What you will do ▸ Begin at the line below that contains "schedule that often" and write out every line from there to the end of the entries, exactly.

Collected data:

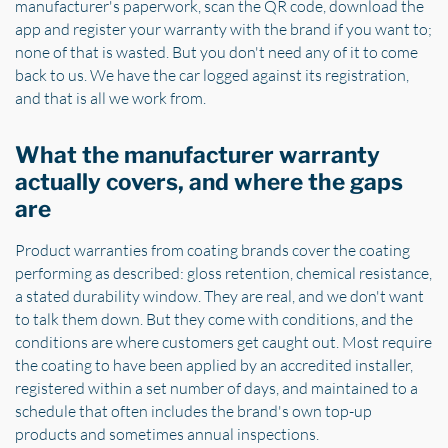
manufacturer's paperwork, scan the QR code, download the
app and register your warranty with the brand if you want to;
none of that is wasted. But you don't need any of it to come
back to us. We have the car logged against its registration,
and that is all we work from.
What the manufacturer warranty
actually covers, and where the gaps
are
Product warranties from coating brands cover the coating
performing as described: gloss retention, chemical resistance,
a stated durability window. They are real, and we don't want
to talk them down. But they come with conditions, and the
conditions are where customers get caught out. Most require
the coating to have been applied by an accredited installer,
registered within a set number of days, and maintained to a
schedule that often includes the brand's own top-up
products and sometimes annual inspections.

Task solution ▸
schedule that often includes the brand's own top-up
products and sometimes annual inspections.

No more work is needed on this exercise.